▶ **The input**:
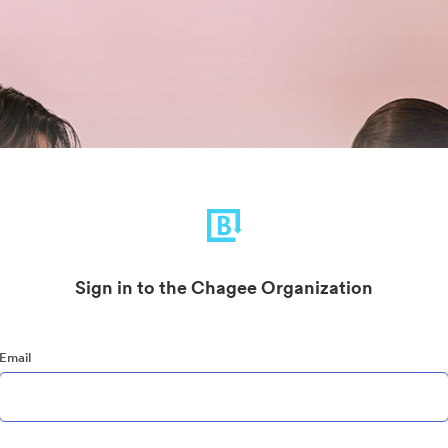
Sign in to the Chagee Organization
Email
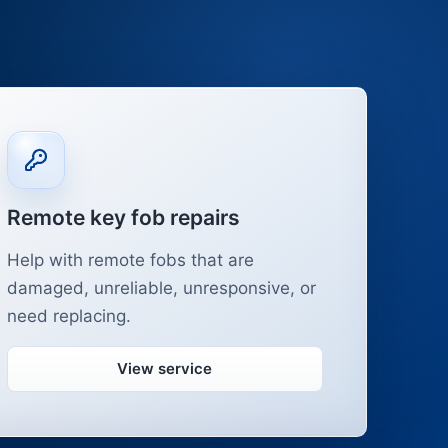
Remote key fob repairs
Help with remote fobs that are
damaged, unreliable, unresponsive, or
need replacing.
View service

▶ **The task**: Restate the records above word for word, without the pictures.

▶ **Problem solution**:
Sign in to the Chagee Organization
Email
Remote key fob repairs
Help with remote fobs that are
damaged, unreliable, unresponsive, or
need replacing.
View service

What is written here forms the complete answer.